Усталость, видимо, доконала ее, когда она снимала чулки — они валялись тут же, на простыне; она прилегла, вспомнила о чем-то, без сомнения, приятном, потому что не торопилась подняться, а дала себе время помечтать; затем непроизвольно закрыла глаза и погрузилась в небытие. Ночная рубашка с вышивкой по вороту, роскошь дебютантки, купленная в магазине готовых вещей, висела рядом, на стуле.
Юная, крепкая, свежая, Франческа была прелестна.
Что может быть обворожительней спящей женщины!
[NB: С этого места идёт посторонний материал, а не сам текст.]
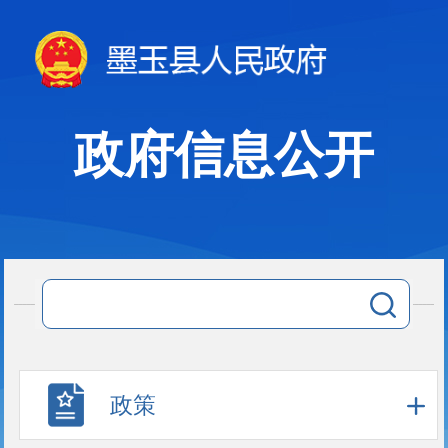
政府信息公开
政策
Это тело, все очертания которого так пластичны, изгибы так пленительны, мягкие округлости так волнуют сердце, как будто нарочно создано для покоя постели. Лишь там раскрывается во всей полноте изысканное очарование той волнистой линии, что возникает в углублении у талии, взмывает вверх на бедре, легко ниспадает к грациозно утончающейся щиколотке и кокетливо завершается у кончиков пальцев.
Еще секунда, и назидания моего спутника были бы начисто забыты; но тут я случайно повернулся к туалетному столику, увидел, что предметы, оставленные мною на нем, пребывают в прежнем положении, и сел, терзаясь тревогой, не зная, на что решиться.
Сидел я долго, очень долго, возможно, целый час, не отваживаясь ни перейти в атаку, ни пуститься в бегство. Отступать, впрочем, было некуда — мне предстояло либо продремать ночь на стуле, либо рискнуть и тоже улечься.
В любом случае о сне думать не приходилось — голова моя была чересчур возбуждена, глаза чересчур заняты.
Лихорадочно дрожа, не находя себе места, изнервничавшись до предела, я был, как на иголках. Наконец, мне пришла капитулянтская мысль: «Лечь в постель — это еще ни к чему не обязывает. Отдыхать же на матрасе удобней, чем на стуле».
Я медленно разделся, перешагнул через спящую и вытянулся у стенки, спиной к соблазну.
И опять долго, очень долго маялся, не в силах уснуть.
Внезапно соседка моя пошевелилась, открыла удивленные и, как всегда, недовольные глаза; потом, заметив, что лежит голая, встала и надела ночную рубашку с таким спокойствием, словно меня и не было рядом.
Тогда я… Я воспользовался случаем, черт возьми, что, кажется, ничуть ее не смутило: она подложила правую руку под голову и безмятежно уснула.
Я предался размышлениям о неразумности слабой человеческой природы. И незаметно погрузился в сон.